• _Data in this exercise_
═══

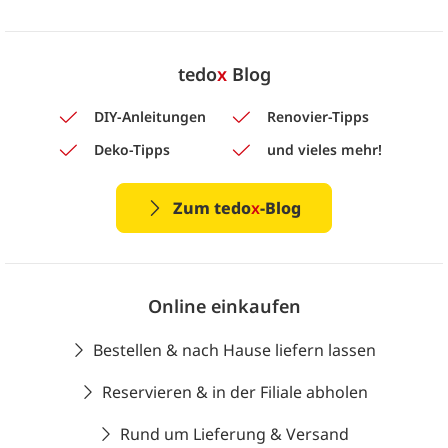
tedo
x
Blog
DIY-Anleitungen
Renovier-Tipps
Deko-Tipps
und vieles mehr!
Zum tedo
x
-Blog
Online einkaufen
Bestellen & nach Hause liefern lassen
Reservieren & in der Filiale abholen
Rund um Lieferung & Versand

═══

• _Task instructions_
Exactly the lines from the one containing "und vieles mehr!" through the final line of the records above are needed, copied word for word.

• _Output below_
und vieles mehr!
Zum tedo
x
-Blog
Online einkaufen
Bestellen & nach Hause liefern lassen
Reservieren & in der Filiale abholen
Rund um Lieferung & Versand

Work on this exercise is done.